Over the past 400 years, Indigenous people have employed different strategies to address the arrival of settlers, ranging from conflict to negotiation to friendship. They have shown incredible resilience in the face of displacement and dispossession by settlers. Hosting Indigenous artist interventions in the Arrival Zone of the Canadian Immigration Hall represents the importance of this ongoing conversation and our commitment to providing opportunities for it to be had.

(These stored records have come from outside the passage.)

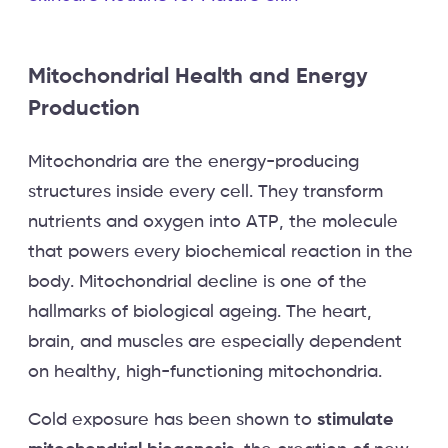
Mitochondrial Health and Energy
Production
Mitochondria are the energy-producing
structures inside every cell. They transform
nutrients and oxygen into ATP, the molecule
that powers every biochemical reaction in the
body. Mitochondrial decline is one of the
hallmarks of biological ageing. The heart,
brain, and muscles are especially dependent
on healthy, high-functioning mitochondria.
Cold exposure has been shown to
stimulate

Every two years will provide an opportunity for an Indigenous artist to express their thoughts and feelings about arrival/colonization in the Canadian Immigration Hall.

This program will launch with an original piece from Métis installation artist and member of the Métis Nation of Ontario, Tracey-Mae Chambers’ #HopeAndHealingCanada project. Tracey-Mae writes, “Since July 2021, I have created over 100 installations at residential school historical sites, museums, art galleries and other public spaces. Many of these spaces present a colonial viewpoint and primarily speak about the settlers who arrived and lived here, but not the Indigenous people that were displaced along the way. The installations are constructed with red wool, silk, cotton yarn.

Red is the colour of blood. Red is the slur against Indigenous people. Red is the colour of passion and anger, danger and power, courage and love.

I hope to bridge the gap between settlers and First Nations, Métis, and Inuit by creating art that is approachable and non-confrontational and by starting a conversation about decolonization and reconciliation.”

Tracey-Mae’s intervention will be on display in the Canadian Immigration Hall exhibition.